Many major changes will take place on April 1, 2022, which might also influence your online transactions and spending. These changes will affect all bank customers, including senior citizens. Here are four major changes to be aware of.
Tax on PF(Provident Fund)
The Central Board of Direct Taxes (CBDT) has decided to begin implementing Income-tax (25th Amendment) Rule 2021 on April 1, 2021. It signifies that a limit of Rs 2.5 lakh in tax-free contributions is being imposed on the Employee Provident Fund (EPF) account. If the contribution exceeds this amount, the interest income will be taxed.
Savings Accounts For Monthly Income Scheme Interests
The regulations for investing in the Monthly Income Scheme (MIS), Senior Citizen Savings Scheme (SCSS), and Post Office Term Deposit (TD) at the Post Office have also changed. From April 1, the interest amount in these plans will not be accessible in cash.

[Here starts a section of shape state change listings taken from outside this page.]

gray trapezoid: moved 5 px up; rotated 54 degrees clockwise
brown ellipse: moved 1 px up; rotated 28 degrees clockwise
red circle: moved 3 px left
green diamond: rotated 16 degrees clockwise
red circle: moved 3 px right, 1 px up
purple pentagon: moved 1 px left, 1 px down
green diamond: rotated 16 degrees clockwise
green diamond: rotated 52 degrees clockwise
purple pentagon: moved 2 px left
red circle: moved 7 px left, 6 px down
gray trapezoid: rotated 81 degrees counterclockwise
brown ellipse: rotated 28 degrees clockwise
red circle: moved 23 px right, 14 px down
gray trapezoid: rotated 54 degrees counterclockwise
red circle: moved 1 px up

You'll need to start a savings account for this. Many customers have not connected their post office savings account or bank account with their MIS, SCSS, or TD, as per the Department of Posts, and as a result, interest is not paid.
GST Rules
The CBIC (Central Board of Indirect Taxes and Customs) has cut the turnover limit for e-challans (electronic challans) underneath the Goods and Services Tax (GST) from Rs 50 crore to Rs 20 crore.
Pan-Aadhar Card Linking
Your PAN will become inactive and you will be fined a penalty if you do not link it to your Aadhaar number by March 31. The penalty will be imposed under Section 234H of the Income Tax Act.
The highest price for integrating PAN with Aadhaar after the prescribed period will not exceed Rs 1,000, while the government has not yet set the penalty amount.